Acompanhamento no pós-emergência
O INEM não tem capacidade para dar um apoio de continuidade, contando para isso “com as entidades parceiras dos Hospitais e do Sistema Nacional de Saúde”. Neste momento, o INEM tem parceria apenas com o Hospital de S. João, sendo que nos restantes “fazemo-lo por referenciação”.
“O Hospital de S. João tem colegas escalados diretamente na urgência, e quando temos uma situação podemos contactar diretamente aquele colega, que fica assim preparado para receber as famílias.
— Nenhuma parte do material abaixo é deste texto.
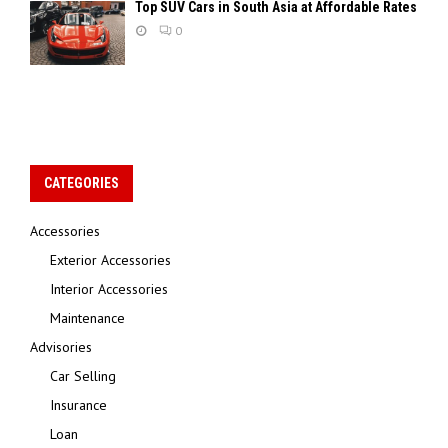
Top SUV Cars in South Asia at Affordable Rates
0
CATEGORIES
Accessories
Exterior Accessories
Interior Accessories
Maintenance
Advisories
Car Selling
Insurance
Loan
Esta ação depende muito do trabalho efetuado no terreno. Há pessoas que ficam organizadas e já não precisam de acompanhamento, mas há outras pessoas que precisamos de referenciar e continuar a acompanhar”, explica Andrea Rodrigues.
Como abordar o futuro
Para Eduardo Carqueja, é importante “garantir o reforço no número de psicólogos nas escolas, procurando uma aproximação ao rácio internacionalmente recomendado de um psicólogo para cada 1000 pessoas. Trata-se de uma medida fulcral para, a curto prazo, garantir o bem-estar e a recuperação das aprendizagens, bem como, a longo prazo, assegurar a promoção de uma educação inclusiva e de qualidade para todos”.
Para o presidente da Ordem dos Psicólogos, deve ainda pensar-se em “converter a escola num local privilegiado de prevenção e promoção da saúde e construção da cidadania ativa”, assim como “promover locais de trabalho saudáveis e garantir a prevenção e a intervenção nos riscos psicossociais”.
Eduardo Carqueja termina pedindo que se passe a “promover a literacia em saúde psicológica ao longo de todo o ciclo e contextos de vida”.